Items from a data source
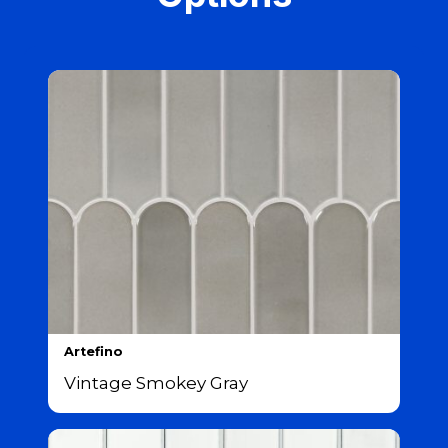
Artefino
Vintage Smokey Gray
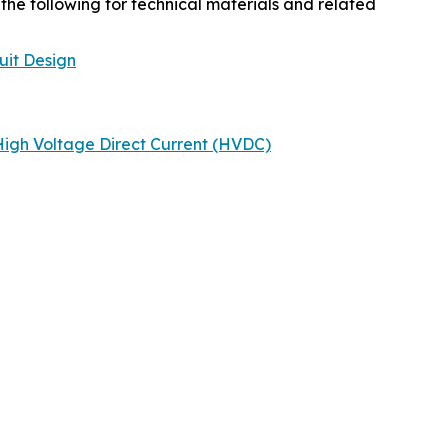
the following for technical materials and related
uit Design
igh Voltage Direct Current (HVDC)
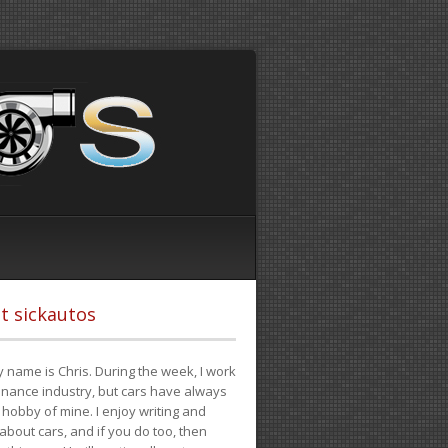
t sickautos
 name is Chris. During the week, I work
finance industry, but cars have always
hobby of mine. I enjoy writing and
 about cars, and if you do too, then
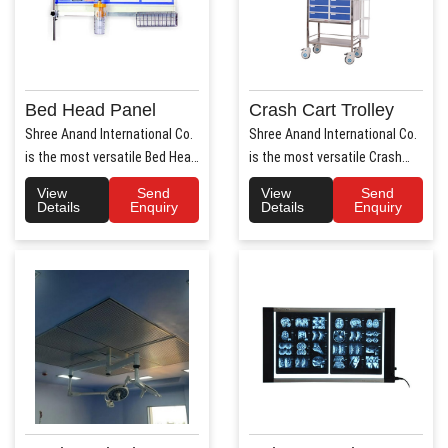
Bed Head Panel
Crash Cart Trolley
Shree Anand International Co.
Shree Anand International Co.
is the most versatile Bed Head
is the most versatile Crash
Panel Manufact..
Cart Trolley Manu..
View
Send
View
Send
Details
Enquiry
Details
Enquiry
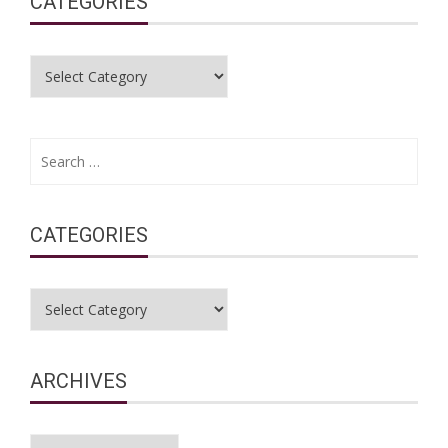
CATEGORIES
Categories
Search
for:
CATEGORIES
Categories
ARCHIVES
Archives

- **Instructions to follow**: Could you transcribe exactly the lines from the one with "is the most versatile Bed Head" through the end of the data, both ends included, and nothing else, skipping the pictures?

- **Solution to the problem**:
is the most versatile Bed Head
is the most versatile Crash
Panel Manufact..
Cart Trolley Manu..
View
Send
View
Send
Details
Enquiry
Details
Enquiry
CATEGORIES
Categories
Search
for:
CATEGORIES
Categories
ARCHIVES
Archives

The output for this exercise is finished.